It is a wonderful idea to show appreciation the staff at your daycare. It really is appreciated by them, regardless of what the gift is. You trust them with your pup, to love her and keep her safe and happy.

I always liked when I worked at the vet that people would order in lunch for us and also loved homemade goodies. Depending on the size of the staff a monetary reward can be nice, but for a large staff a nice lunch of pizza or subs is a great idea. I always found a nice card with a note of appreciation was worth more than a gift....

I always try to remember my vet and his staff at Christmas too.


----------



## Shiningsummer (May 24, 2010)

Thanks for the responses everyone!
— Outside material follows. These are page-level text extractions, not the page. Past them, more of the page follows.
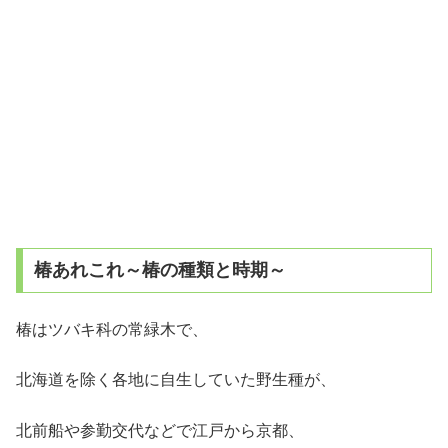
椿あれこれ～椿の種類と時期～
椿はツバキ科の常緑木で、
北海道を除く各地に自生していた野生種が、
北前船や参勤交代などで江戸から京都、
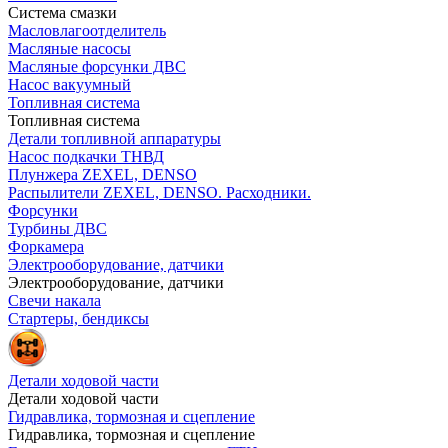
Система смазки
Масловлагоотделитель
Масляные насосы
Масляные форсунки ДВС
Насос вакуумный
Топливная система
Топливная система
Детали топливной аппаратуры
Насос подкачки ТНВД
Плунжера ZEXEL, DENSO
Распылители ZEXEL, DENSO. Расходники.
Форсунки
Турбины ДВС
Форкамера
Электрооборудование, датчики
Электрооборудование, датчики
Свечи накала
Стартеры, бендиксы
Детали ходовой части
Детали ходовой части
Гидравлика, тормозная и сцепление
Гидравлика, тормозная и сцепление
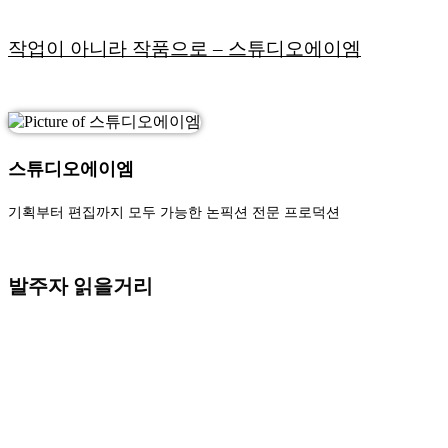
작업이 아니라 작품으로 – 스튜디오에이엠
스튜디오에이엠
기획부터 편집까지 모두 가능한 논픽션 전문 프로덕션
발주자 읽을거리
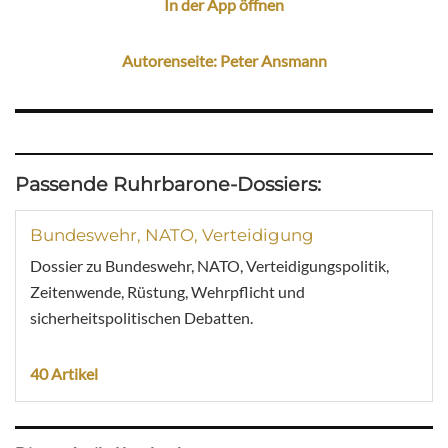
In der App öffnen
Autorenseite: Peter Ansmann
Passende Ruhrbarone-Dossiers:
Bundeswehr, NATO, Verteidigung
Dossier zu Bundeswehr, NATO, Verteidigungspolitik,
Zeitenwende, Rüstung, Wehrpflicht und
sicherheitspolitischen Debatten.
40 Artikel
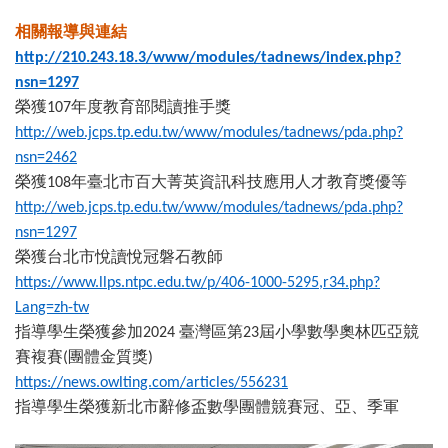
相關報導與連結
http://210.243.18.3/www/modules/tadnews/index.php?
nsn=1297
榮獲
年度教育部閱讀推手獎
107
http://web.jcps.tp.edu.tw/www/modules/tadnews/pda.php?
nsn=2462
榮獲
年臺北市百大菁英資訊科技應用人才教育獎優等
108
http://web.jcps.tp.edu.tw/www/modules/tadnews/pda.php?
nsn=1297
榮獲台北市悅讀悅冠磐石教師
https://www.llps.ntpc.edu.tw/p/406-1000-5295,r34.php?
Lang=zh-tw
指導學生榮獲參加
臺灣區第
屆小學數學奧林匹亞競
2024
23
賽複賽
團體金質獎
(
)
https://news.owlting.com/articles/556231
指導學生榮獲新北市辭修盃數學團體競賽冠、亞、季軍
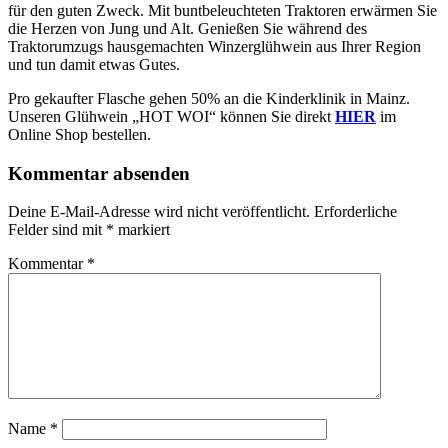
für den guten Zweck. Mit buntbeleuchteten Traktoren erwärmen Sie
die Herzen von Jung und Alt. Genießen Sie während des
Traktorumzugs hausgemachten Winzerglühwein aus Ihrer Region
und tun damit etwas Gutes.
Pro gekaufter Flasche gehen
50% an die Kinderklinik in Mainz.
Unseren Glühwein „HOT WOI“ können Sie direkt
HIER
im
Online Shop bestellen.
Kommentar absenden
Deine E-Mail-Adresse wird nicht veröffentlicht.
Erforderliche
Felder sind mit
*
markiert
Kommentar
*
Name
*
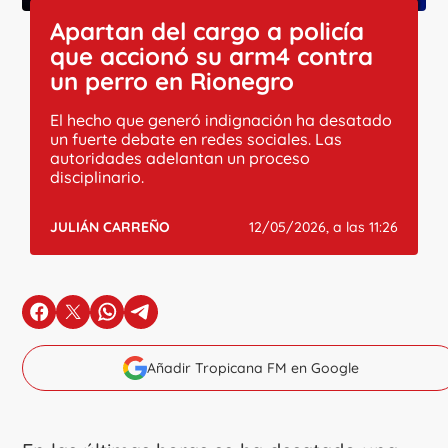
Apartan del cargo a policía
que accionó su arm4 contra
un perro en Rionegro
El hecho que generó indignación ha desatado
un fuerte debate en redes sociales. Las
autoridades adelantan un proceso
disciplinario.
JULIÁN CARREÑO
12/05/2026, a las 11:26
en Facebook
en X
en Whatsapp
en Telegram
Añadir Tropicana FM en Google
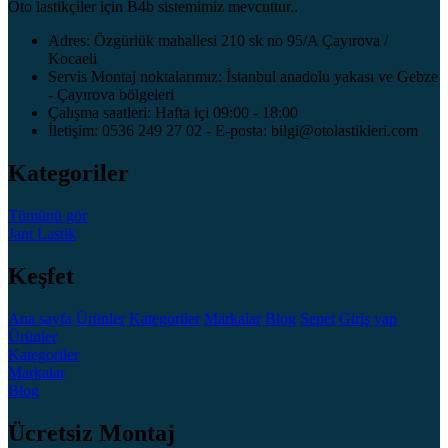
Oto lastikçiler için B4b sistemimiz mevcuttur..
Adres: Özgürlük mahallesi 210 sk no 95/A Çayırova /
Kocaeli
Servis Montaj noktalarımız: İstanbul anadolu yakası ve Gebze
- Çayırova bölgeleri
Çalışma saatleri: Hafta içi 09:00 - 18:00
İletişim: 0536 249 27 02 - E-posta: bilgi@otolastikleri.com
Kategoriler
Tümünü gör
Jant
Lastik
Keşfet
Ana sayfa
Ürünler
Kategoriler
Markalar
Blog
Sepet
Giriş yap
Ürünler
Kategoriler
Markalar
Blog
Ücretsiz Montaj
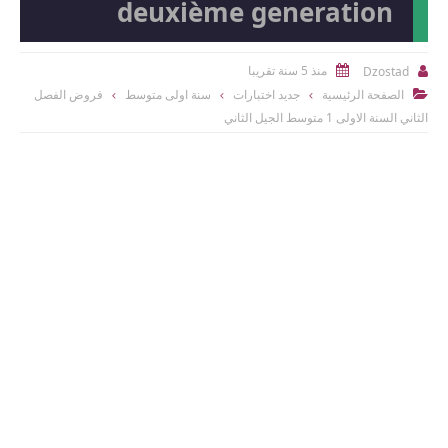
deuxième generation
منذ 5 سنة تقريبا
Dzostad


الصفحة الرئيسية
جديد اختبارات
سنة اولى متوسط
فروض الفصل

الثاني السنة الاولى 1 متوسط الجيل الثاني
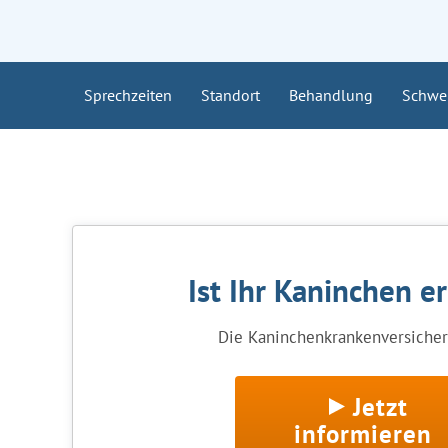
Sprechzeiten
Standort
Behandlung
Schwe
Ist Ihr Kaninchen e
Die Kaninchenkrankenversicheru
Jetzt
informieren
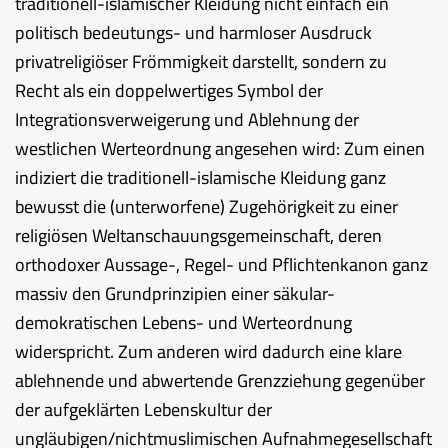
traditionell-islamischer Kleidung nicht einfach ein
politisch bedeutungs- und harmloser Ausdruck
privatreligiöser Frömmigkeit darstellt, sondern zu
Recht als ein doppelwertiges Symbol der
Integrationsverweigerung und Ablehnung der
westlichen Werteordnung angesehen wird: Zum einen
indiziert die traditionell-islamische Kleidung ganz
bewusst die (unterworfene) Zugehörigkeit zu einer
religiösen Weltanschauungsgemeinschaft, deren
orthodoxer Aussage-, Regel- und Pflichtenkanon ganz
massiv den Grundprinzipien einer säkular-
demokratischen Lebens- und Werteordnung
widerspricht. Zum anderen wird dadurch eine klare
ablehnende und abwertende Grenzziehung gegenüber
der aufgeklärten Lebenskultur der
ungläubigen/nichtmuslimischen Aufnahmegesellschaft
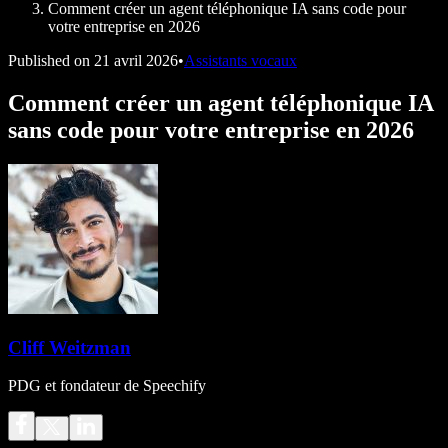
Comment créer un agent téléphonique IA sans code pour
votre entreprise en 2026
Published on
21 avril 2026
•
Assistants vocaux
Comment créer un agent téléphonique IA
sans code pour votre entreprise en 2026
Cliff Weitzman
PDG et fondateur de Speechify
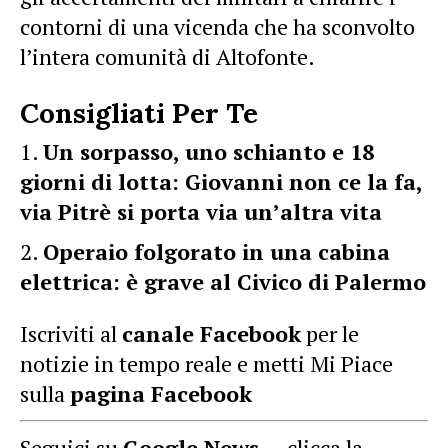
contorni di una vicenda che ha sconvolto
l’intera comunità di Altofonte.
Consigliati Per Te
Un sorpasso, uno schianto e 18
giorni di lotta: Giovanni non ce la fa,
via Pitrè si porta via un’altra vita
Operaio folgorato in una cabina
elettrica: è grave al Civico di Palermo
Iscriviti al
canale Facebook
per le
notizie in tempo reale e metti Mi Piace
sulla
pagina Facebook
Seguici su
Google News
— clicca la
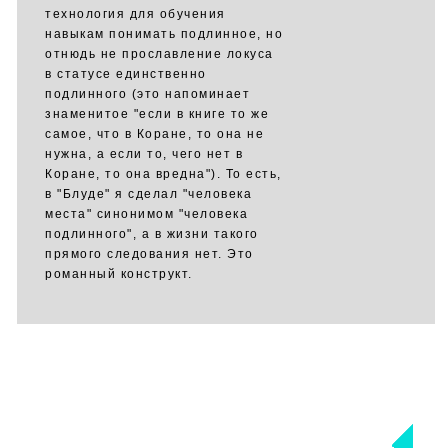
технология для обучения
навыкам понимать подлинное, но
отнюдь не прославление локуса
в статусе единственно
подлинного (это напоминает
знаменитое "если в книге то же
самое, что в Коране, то она не
нужна, а если то, чего нет в
Коране, то она вредна"). То есть,
в "Блуде" я сделал "человека
места" синонимом "человека
подлинного", а в жизни такого
прямого следования нет. Это
романный конструкт.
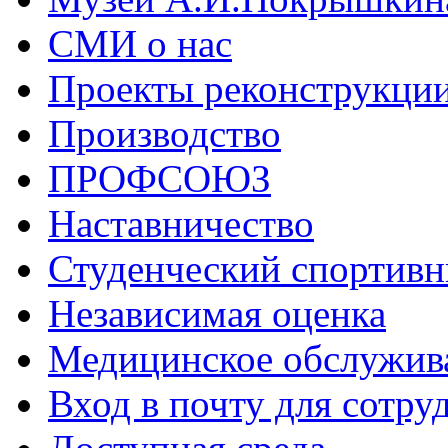
СМИ о нас
Проекты реконструкци
Производство
ПРОФСОЮЗ
Наставничество
Студенческий спортивн
Независимая оценка
Медицинское обслужив
Вход в почту для сотру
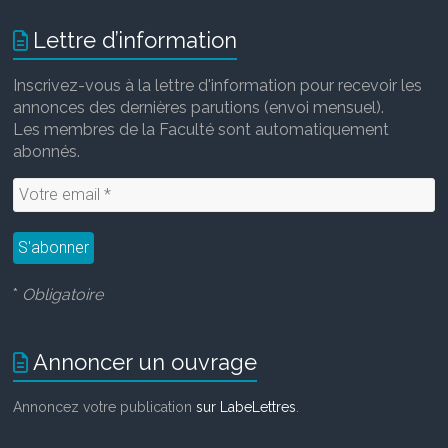
Lettre d’information
Inscrivez-vous à la lettre d'information pour recevoir les
annonces des dernières parutions (envoi mensuel).
Les membres de la Faculté sont automatiquement
abonnés.
*
Obligatoire
Annoncer un ouvrage
Annoncez votre publication
sur LabeLettres
.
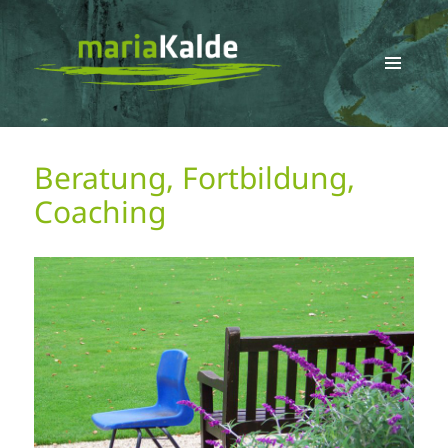
MENÜ
UND
Maria Kalde
WIDGETS
Beratung, Fortbildung,
Coaching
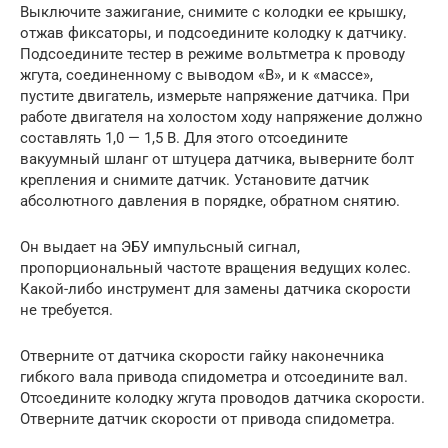
Выключите зажигание, снимите с колодки ее крышку,
отжав фиксаторы, и подсоедините колодку к датчику.
Подсоедините тестер в режиме вольтметра к проводу
жгута, соединенному с выводом «В», и к «массе»,
пустите двигатель, измерьте напряжение датчика. При
работе двигателя на холостом ходу напряжение должно
составлять 1,0 — 1,5 В. Для этого отсоедините
вакуумный шланг от штуцера датчика, выверните болт
крепления и снимите датчик. Установите датчик
абсолютного давления в порядке, обратном снятию.
Он выдает на ЭБУ импульсный сигнал,
пропорциональный частоте вращения ведущих колес.
Какой-либо инструмент для замены датчика скорости
не требуется.
Отверните от датчика скорости гайку наконечника
гибкого вала привода спидометра и отсоедините вал.
Отсоедините колодку жгута проводов датчика скорости.
Отверните датчик скорости от привода спидометра.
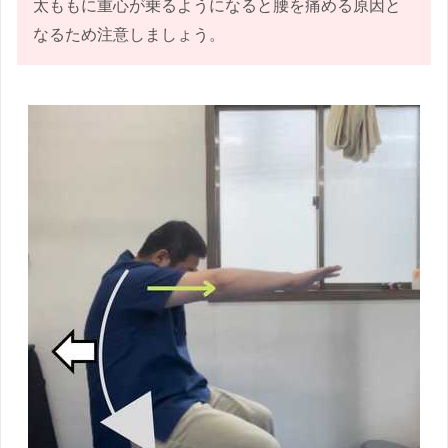
太ももに重心が乗るようになると腰を痛める原因と
なるため注意しましょう。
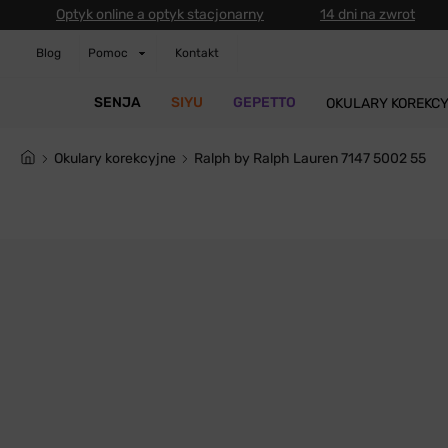
Optyk online a optyk stacjonarny
14 dni na zwrot
Blog
Pomoc
Kontakt
SENJA
SIYU
GEPETTO
OKULARY KOREKC
Okulary korekcyjne
Ralph by Ralph Lauren 7147 5002 55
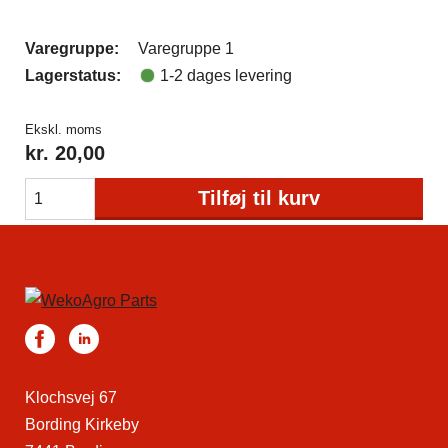
Varegruppe:
Varegruppe 1
Lagerstatus:
1-2 dages levering
Ekskl. moms
kr.
20,00
Tilføj til kurv
Klochsvej 67
Bording Kirkeby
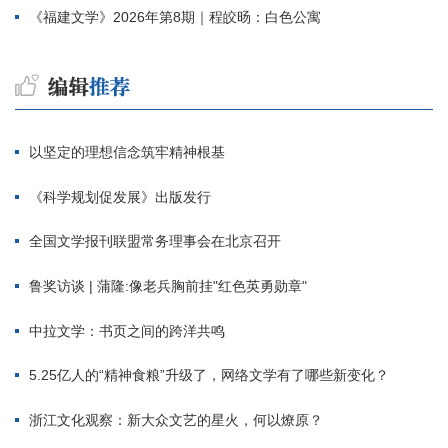
《福建文学》2026年第8期｜程皎旸：白色公寓
以坚定的理想信念筑牢精神根基
《科学规划促发展》出版发行
全国文学报刊联盟常务理事会在北京召开
鲁奖访谈 | 蒲隆:像老兵胸前挂"红色英勇勋章"
中拉文学：书页之间的跨洋共鸣
5.25亿人的“精神食粮”升级了，网络文学有了哪些新变化？
浙江文化观察：新大众文艺的星火，何以燎原？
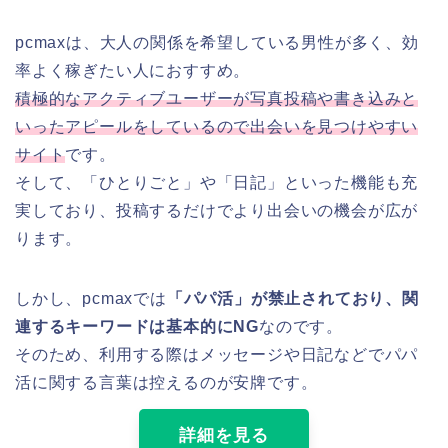
pcmaxは、大人の関係を希望している男性が多く、効
率よく稼ぎたい人におすすめ。
積極的なアクティブユーザーが写真投稿や書き込みと
いったアピールをしているので出会いを見つけやすい
サイト
です。
そして、「ひとりごと」や「日記」といった機能も充
実しており、投稿するだけでより出会いの機会が広が
ります。
しかし、pcmaxでは
「パパ活」が禁止されており、関
連するキーワードは基本的にNG
なのです。
そのため、利用する際はメッセージや日記などでパパ
活に関する言葉は控えるのが安牌です。
詳細を見る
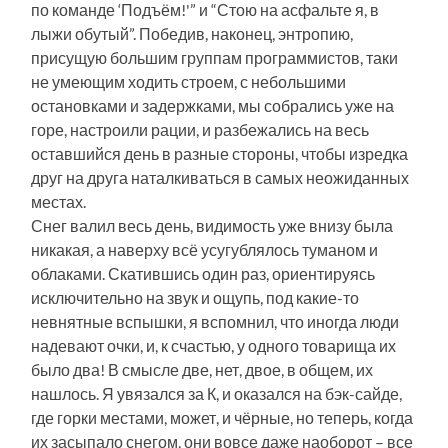
по команде ‘Подъём!'” и “Стою на асфальте я, в
лыжи обутый”. Победив, наконец, энтропию,
присущую большим группам программистов, таки
не умеющим ходить строем, с небольшими
остановками и задержками, мы собрались уже на
горе, настроили рации, и разбежались на весь
оставшийся день в разные стороны, чтобы изредка
друг на друга наталкиваться в самых неожиданных
местах.
Снег валил весь день, видимость уже внизу была
никакая, а наверху всё усугублялось туманом и
облаками. Скатившись один раз, ориентируясь
исключительно на звук и ощупь, под какие-то
невнятные вспышки, я вспомнил, что иногда люди
надевают очки, и, к счастью, у одного товарища их
было два! В смысле две, нет, двое, в общем, их
нашлось. Я увязался за К, и оказался на бэк-сайде,
где горки местами, может, и чёрные, но теперь, когда
их засыпало снегом, они вовсе даже наоборот – все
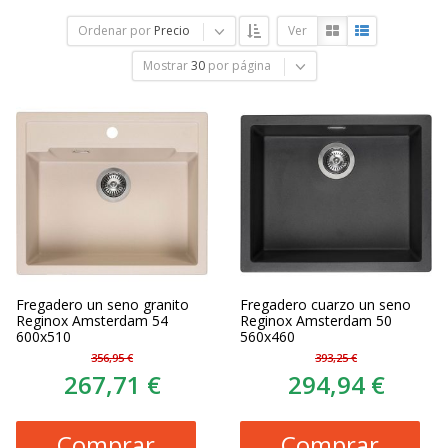
Ordenar por
Precio
Ver
Mostrar
30
por página
Fregadero un seno granito
Fregadero cuarzo un seno
Reginox Amsterdam 54
Reginox Amsterdam 50
600x510
560x460
356,95 €
393,25 €
267,71 €
294,94 €
Comprar
Comprar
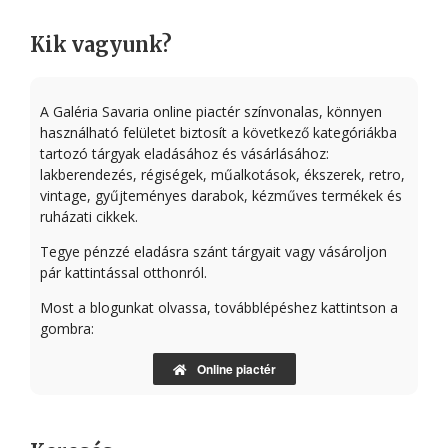
Kik vagyunk?
A Galéria Savaria online piactér színvonalas, könnyen
használható felületet biztosít a következő kategóriákba
tartozó tárgyak eladásához és vásárlásához:
lakberendezés, régiségek, műalkotások, ékszerek, retro,
vintage, gyűjteményes darabok, kézműves termékek és
ruházati cikkek.
Tegye pénzzé eladásra szánt tárgyait vagy vásároljon
pár kattintással otthonról.
Most a blogunkat olvassa, továbblépéshez kattintson a
gombra:
Online piactér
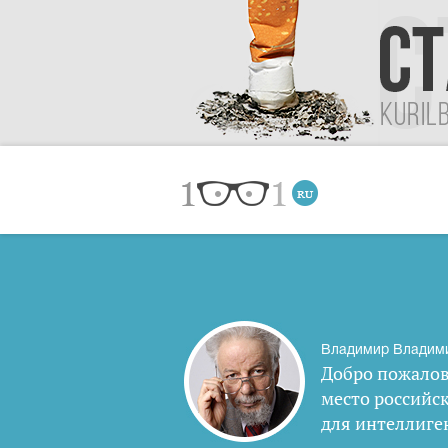
Владимир Владим
Добро пожалов
место российс
для интеллиге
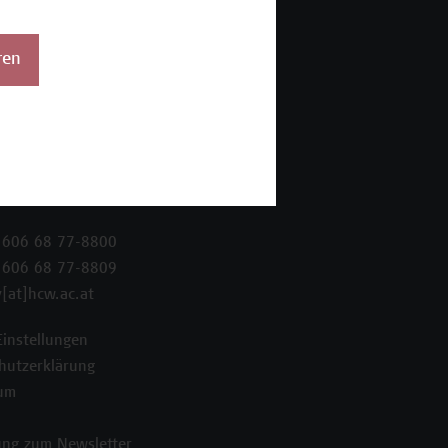
ren
 Wien Academy
enstraße 222
ien
 606 68 77-8800
 606 68 77-8809
[at]hcw.ac.at
Einstellungen
hutzerklärung
um
ng zum Newsletter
This is really helpful. Also thanks for the reminder about the vet's office, Cracker-they have been wonderful too so they definitely deserve a gift. 

Now to get the dang Christmas music out of my head...Who am I kidding? That's not gonna happen until at least January. It's going to be a looong winter :smow:


----------



## ltorrence561 (Dec 7, 2010)

thanks for the post! i like the idea of giving cash especially since the staff doesnt get paid very well. i just dont think doggy daycare is an appropriate place to send food. im gonna give them 20 bucks each. it doesnt sound like a lot but it adds up when there are 10 staff members ($200).


----------



## DogLover856 (Dec 17, 2011)

I was just sitting here thinking about what to give this year to my doggie day camp staff and saw this post. Last year I sent over a dunkin donuts platter but this year I wanted to do something different. Thank you for all the suggestions to shinningsummer. I am baking homemade dog treats to all the "regular" dog friends of my dog too


----------



## Tankstar (Dec 30, 2006)

I work in a grooming shop, not the same thing, But we LOVE gifts of food. and a nice card. I love getting cards from clients. makes you really feel appreciated


----------